→ **Task goal**
Scan the listing below. Return every line containing the string "panel".

→ **Source data**

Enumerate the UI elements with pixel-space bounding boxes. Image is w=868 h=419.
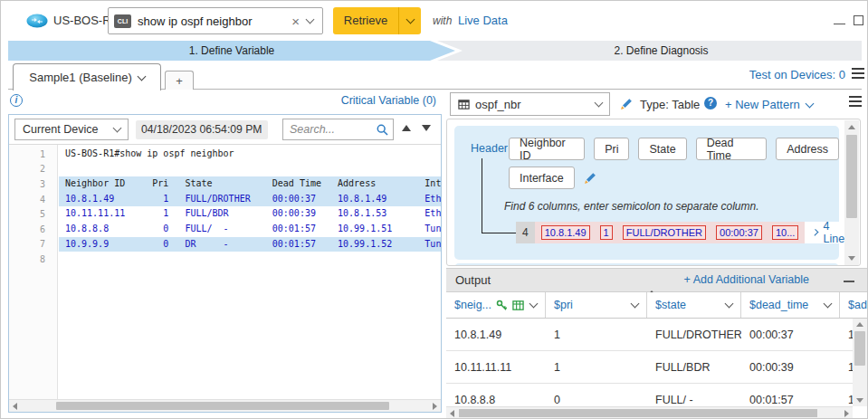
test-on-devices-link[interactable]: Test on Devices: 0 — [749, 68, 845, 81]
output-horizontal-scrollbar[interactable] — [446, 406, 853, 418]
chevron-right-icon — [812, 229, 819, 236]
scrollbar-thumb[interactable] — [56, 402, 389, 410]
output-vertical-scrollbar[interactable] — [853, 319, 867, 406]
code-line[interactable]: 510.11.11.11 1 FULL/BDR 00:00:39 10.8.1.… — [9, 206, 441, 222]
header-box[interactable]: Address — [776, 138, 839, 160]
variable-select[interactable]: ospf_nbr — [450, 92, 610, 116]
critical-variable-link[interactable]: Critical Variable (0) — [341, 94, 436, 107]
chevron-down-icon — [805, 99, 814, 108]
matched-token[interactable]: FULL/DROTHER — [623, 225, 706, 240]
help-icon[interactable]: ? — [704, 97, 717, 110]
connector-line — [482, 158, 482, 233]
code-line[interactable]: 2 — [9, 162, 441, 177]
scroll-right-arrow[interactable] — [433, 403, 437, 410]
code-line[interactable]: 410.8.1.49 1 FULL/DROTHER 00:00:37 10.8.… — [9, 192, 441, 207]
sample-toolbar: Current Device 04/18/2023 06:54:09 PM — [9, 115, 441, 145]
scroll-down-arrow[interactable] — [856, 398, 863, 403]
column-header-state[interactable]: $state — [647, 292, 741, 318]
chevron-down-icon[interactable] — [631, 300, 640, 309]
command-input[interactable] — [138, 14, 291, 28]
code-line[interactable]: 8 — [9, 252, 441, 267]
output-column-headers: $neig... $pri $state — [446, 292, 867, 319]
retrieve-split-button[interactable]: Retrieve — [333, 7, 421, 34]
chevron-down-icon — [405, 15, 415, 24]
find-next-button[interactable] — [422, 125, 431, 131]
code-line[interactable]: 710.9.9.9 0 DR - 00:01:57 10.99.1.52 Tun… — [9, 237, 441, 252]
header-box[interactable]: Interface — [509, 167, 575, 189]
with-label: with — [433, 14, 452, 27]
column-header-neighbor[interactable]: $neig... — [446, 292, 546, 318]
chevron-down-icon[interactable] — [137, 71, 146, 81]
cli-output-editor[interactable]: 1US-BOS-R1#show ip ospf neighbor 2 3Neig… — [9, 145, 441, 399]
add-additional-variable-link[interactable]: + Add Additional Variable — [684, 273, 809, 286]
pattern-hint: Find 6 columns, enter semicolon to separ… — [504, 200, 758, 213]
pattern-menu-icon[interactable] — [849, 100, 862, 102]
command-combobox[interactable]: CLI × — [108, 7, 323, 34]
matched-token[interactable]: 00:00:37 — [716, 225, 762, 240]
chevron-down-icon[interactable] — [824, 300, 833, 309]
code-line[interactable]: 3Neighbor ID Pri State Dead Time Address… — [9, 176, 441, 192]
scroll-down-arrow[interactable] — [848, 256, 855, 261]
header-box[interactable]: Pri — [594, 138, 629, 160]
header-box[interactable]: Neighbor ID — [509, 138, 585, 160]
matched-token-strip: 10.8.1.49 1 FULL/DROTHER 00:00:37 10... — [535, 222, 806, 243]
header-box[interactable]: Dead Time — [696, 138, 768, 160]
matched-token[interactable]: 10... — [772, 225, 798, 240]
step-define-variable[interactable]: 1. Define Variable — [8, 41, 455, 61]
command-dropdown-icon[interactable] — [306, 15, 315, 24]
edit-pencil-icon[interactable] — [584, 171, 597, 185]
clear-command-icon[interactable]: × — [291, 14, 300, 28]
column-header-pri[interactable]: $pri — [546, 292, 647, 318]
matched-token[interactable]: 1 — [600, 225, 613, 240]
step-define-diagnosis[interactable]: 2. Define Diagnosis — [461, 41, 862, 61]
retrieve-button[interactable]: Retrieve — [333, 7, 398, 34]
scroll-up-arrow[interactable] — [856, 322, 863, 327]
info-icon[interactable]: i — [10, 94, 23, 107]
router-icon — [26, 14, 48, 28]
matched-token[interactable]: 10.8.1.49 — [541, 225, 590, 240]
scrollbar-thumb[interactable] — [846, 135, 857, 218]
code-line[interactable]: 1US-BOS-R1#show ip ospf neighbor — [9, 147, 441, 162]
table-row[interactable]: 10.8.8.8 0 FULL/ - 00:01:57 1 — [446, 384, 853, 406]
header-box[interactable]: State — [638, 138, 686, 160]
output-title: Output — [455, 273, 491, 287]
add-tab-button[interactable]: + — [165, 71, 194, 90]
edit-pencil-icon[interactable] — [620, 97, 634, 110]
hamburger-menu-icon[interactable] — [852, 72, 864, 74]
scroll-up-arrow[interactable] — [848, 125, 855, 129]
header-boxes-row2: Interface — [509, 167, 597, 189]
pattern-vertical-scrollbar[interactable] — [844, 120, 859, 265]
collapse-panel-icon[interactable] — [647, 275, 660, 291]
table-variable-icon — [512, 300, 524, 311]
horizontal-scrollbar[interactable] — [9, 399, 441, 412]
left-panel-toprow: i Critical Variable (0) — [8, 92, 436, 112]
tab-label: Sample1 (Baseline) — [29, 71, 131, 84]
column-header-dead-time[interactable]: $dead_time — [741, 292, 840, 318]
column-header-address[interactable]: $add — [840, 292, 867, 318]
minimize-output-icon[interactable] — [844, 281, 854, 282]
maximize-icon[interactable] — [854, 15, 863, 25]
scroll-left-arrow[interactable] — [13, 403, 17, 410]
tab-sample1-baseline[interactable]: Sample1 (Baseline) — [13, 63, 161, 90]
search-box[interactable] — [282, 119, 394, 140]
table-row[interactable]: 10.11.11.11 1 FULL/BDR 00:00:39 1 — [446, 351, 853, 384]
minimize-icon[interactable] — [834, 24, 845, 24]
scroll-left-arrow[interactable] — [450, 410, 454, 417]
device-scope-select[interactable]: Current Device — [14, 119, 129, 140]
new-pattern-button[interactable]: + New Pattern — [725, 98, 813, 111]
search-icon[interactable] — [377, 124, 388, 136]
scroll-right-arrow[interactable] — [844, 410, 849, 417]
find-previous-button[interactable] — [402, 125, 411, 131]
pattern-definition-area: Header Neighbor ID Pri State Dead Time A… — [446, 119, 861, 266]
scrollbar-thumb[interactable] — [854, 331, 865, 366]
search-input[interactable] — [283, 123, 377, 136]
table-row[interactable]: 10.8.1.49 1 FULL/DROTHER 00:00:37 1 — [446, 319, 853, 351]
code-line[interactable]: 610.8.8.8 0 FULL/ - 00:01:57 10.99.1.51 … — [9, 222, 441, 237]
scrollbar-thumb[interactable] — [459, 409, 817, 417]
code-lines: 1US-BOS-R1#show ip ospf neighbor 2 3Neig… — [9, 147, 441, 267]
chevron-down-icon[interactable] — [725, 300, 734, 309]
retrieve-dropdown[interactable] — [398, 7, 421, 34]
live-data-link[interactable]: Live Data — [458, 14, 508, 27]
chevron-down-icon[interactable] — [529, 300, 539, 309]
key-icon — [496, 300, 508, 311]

...

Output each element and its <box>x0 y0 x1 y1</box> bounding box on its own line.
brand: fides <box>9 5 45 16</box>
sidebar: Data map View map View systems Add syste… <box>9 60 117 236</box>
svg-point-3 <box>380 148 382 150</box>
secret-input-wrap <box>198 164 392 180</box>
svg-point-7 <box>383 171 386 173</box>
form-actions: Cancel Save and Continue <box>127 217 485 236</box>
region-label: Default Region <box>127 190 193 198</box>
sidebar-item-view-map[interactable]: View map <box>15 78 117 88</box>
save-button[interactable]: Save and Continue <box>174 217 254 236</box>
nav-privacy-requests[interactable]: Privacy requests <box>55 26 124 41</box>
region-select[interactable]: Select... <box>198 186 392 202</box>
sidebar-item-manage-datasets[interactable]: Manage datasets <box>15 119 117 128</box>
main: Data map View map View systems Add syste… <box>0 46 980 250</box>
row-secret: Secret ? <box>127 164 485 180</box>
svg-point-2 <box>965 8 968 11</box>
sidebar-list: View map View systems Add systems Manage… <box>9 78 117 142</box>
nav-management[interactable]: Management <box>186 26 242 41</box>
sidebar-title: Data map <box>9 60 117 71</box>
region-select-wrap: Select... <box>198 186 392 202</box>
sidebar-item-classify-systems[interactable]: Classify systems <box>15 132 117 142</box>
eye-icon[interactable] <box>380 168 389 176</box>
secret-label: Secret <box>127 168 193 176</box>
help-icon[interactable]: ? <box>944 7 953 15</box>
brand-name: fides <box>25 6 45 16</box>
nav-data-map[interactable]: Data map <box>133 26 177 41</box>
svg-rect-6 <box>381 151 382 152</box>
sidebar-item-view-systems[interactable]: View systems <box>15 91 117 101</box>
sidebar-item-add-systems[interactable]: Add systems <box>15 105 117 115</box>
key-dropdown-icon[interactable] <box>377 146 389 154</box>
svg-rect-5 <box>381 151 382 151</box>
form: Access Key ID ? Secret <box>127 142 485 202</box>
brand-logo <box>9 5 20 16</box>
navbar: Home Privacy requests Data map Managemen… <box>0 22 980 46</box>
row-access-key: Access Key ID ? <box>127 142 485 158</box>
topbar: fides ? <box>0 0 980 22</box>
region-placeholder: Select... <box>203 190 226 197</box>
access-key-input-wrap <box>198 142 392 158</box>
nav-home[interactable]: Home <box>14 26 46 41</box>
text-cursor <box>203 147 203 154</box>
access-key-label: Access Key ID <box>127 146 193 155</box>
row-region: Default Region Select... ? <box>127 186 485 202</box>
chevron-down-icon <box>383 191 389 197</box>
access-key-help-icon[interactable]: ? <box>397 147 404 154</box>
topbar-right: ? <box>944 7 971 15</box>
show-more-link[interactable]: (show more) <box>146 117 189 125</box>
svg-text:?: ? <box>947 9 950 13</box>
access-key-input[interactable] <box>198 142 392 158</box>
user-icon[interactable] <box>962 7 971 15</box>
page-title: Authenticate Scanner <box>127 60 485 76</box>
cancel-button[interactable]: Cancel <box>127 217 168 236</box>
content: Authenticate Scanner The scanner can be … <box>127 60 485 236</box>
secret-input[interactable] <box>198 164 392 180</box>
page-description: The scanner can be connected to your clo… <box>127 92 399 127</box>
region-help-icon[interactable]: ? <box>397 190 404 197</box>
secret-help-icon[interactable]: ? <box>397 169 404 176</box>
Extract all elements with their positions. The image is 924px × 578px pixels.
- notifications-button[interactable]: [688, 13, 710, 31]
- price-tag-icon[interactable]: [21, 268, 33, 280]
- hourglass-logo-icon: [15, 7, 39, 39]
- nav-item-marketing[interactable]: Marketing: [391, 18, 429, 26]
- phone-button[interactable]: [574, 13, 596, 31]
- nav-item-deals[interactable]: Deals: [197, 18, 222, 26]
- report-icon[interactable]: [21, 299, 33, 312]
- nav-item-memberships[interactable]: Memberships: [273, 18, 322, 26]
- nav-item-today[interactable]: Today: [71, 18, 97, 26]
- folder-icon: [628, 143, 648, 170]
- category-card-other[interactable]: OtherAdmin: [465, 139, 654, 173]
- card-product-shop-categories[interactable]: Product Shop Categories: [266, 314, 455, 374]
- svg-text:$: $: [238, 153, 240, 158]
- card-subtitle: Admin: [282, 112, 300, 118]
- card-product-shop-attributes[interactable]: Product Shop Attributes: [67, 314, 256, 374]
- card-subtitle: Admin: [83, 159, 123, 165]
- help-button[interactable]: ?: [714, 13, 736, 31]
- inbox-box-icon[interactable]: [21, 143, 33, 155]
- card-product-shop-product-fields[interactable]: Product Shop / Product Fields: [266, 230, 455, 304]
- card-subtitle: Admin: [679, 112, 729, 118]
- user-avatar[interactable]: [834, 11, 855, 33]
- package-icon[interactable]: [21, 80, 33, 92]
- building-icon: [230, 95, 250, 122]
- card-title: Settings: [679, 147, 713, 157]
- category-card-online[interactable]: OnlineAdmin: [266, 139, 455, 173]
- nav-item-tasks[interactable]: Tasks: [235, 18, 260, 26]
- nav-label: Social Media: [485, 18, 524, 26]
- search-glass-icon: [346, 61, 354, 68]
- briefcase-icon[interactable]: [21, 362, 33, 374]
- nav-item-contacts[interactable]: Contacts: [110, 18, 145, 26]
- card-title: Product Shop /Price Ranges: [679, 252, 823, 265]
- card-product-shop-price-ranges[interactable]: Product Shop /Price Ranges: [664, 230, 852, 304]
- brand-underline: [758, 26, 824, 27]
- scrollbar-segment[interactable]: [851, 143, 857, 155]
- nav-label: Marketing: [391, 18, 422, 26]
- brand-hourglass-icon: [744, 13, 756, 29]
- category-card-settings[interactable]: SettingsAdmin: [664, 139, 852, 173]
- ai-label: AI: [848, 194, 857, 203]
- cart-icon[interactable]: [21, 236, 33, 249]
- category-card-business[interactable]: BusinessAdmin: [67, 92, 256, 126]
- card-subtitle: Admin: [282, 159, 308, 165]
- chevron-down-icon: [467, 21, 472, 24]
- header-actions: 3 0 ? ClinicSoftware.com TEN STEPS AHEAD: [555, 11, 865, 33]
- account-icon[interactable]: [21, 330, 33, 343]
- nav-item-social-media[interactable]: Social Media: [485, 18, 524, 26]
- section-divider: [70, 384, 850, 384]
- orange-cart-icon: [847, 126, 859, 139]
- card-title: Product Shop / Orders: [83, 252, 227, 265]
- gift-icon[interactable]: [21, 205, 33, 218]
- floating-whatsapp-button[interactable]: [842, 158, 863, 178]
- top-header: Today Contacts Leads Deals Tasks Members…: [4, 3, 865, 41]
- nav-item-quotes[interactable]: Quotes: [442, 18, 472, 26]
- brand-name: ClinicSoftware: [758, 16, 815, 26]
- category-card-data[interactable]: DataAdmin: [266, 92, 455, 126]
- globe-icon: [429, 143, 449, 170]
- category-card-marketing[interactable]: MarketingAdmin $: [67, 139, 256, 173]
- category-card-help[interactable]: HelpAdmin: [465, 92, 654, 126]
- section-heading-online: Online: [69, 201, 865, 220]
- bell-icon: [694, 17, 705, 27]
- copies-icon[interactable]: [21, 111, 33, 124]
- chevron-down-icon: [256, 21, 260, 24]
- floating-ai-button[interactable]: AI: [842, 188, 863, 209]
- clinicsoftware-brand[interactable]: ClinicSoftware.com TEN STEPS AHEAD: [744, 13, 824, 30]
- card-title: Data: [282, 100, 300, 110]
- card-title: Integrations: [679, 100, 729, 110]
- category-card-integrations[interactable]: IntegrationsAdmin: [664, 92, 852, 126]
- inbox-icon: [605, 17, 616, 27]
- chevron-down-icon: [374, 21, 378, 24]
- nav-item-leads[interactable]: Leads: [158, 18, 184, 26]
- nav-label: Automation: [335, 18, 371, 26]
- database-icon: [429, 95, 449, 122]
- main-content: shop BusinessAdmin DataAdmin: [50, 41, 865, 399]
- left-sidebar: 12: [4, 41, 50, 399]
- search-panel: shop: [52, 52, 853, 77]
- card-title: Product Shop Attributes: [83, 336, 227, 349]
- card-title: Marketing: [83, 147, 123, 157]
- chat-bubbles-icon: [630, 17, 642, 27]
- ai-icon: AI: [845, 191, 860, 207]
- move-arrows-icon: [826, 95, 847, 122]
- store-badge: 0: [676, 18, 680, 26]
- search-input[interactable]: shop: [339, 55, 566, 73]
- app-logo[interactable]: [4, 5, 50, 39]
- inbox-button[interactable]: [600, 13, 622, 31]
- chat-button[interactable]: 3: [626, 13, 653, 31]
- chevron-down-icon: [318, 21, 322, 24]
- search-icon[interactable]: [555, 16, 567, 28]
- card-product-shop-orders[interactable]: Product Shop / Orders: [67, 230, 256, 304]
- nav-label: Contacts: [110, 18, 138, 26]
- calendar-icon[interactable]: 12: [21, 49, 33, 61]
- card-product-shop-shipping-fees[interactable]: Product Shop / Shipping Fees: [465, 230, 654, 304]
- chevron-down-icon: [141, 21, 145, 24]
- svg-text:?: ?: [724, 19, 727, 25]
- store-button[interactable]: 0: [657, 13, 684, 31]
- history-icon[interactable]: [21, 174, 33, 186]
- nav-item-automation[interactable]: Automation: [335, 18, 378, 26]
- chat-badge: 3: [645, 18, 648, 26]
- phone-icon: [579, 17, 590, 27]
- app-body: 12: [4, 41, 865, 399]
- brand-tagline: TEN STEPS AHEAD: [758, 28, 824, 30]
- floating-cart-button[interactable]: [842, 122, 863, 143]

→ **Task solution**
collapse-panel-icon[interactable] — [647, 275, 660, 291]
left-panel-toprow: i Critical Variable (0) — [8, 92, 436, 112]
- search-panel: shop: [52, 52, 853, 77]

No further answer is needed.